══ PROVIDED RECORDS ══

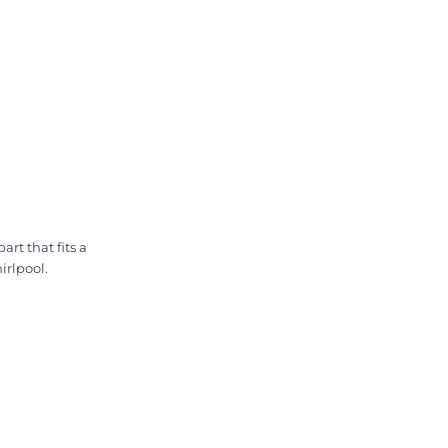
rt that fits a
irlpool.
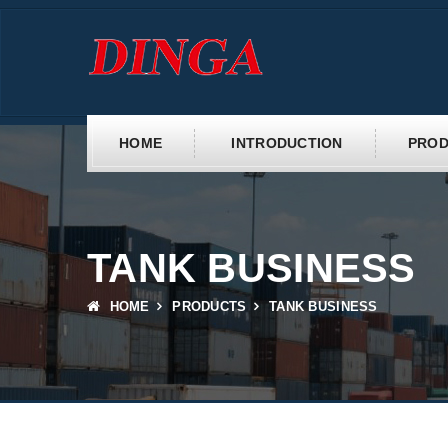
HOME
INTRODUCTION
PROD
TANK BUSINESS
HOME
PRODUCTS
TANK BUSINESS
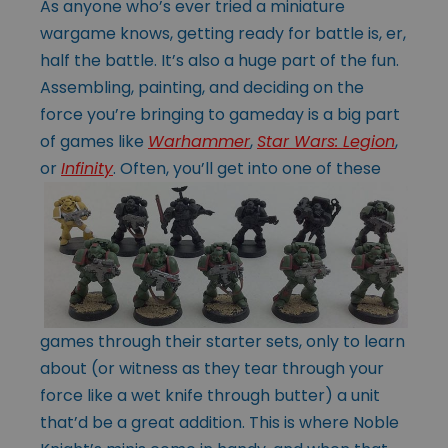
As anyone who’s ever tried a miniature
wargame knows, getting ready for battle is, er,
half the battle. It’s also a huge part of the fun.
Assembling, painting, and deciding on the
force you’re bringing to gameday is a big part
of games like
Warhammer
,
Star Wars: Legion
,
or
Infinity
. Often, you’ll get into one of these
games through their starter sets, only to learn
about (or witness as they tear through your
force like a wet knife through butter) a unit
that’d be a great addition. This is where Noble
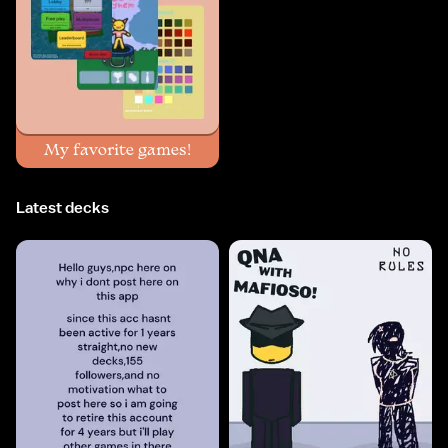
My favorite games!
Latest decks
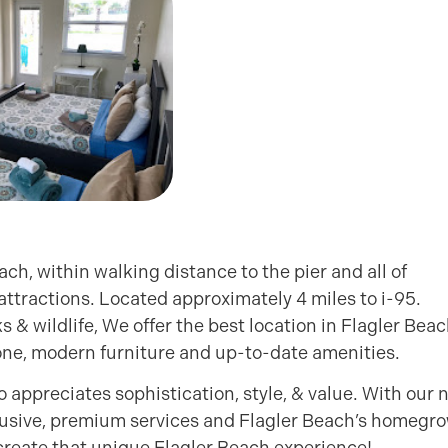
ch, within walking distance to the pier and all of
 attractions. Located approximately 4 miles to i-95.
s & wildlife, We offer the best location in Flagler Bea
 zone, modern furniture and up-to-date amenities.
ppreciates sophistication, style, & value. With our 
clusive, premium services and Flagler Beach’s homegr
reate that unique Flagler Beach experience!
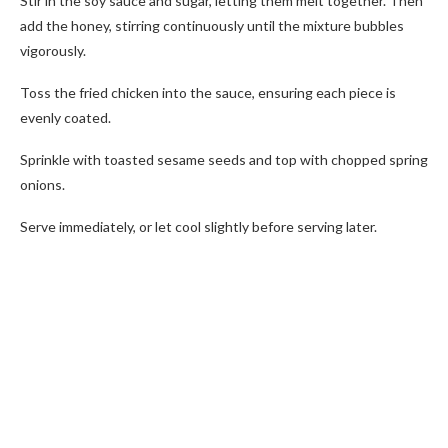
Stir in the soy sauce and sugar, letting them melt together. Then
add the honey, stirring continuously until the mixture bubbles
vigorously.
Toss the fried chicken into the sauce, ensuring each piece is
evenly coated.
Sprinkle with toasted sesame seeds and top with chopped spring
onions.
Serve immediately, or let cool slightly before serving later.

═══

■ WHAT TO PRODUCE:
Show the lines where the word "part" appears in the entries.

■ WRITTEN RESPONSE:
half the battle. It’s also a huge part of the fun.
force you’re bringing to gameday is a big part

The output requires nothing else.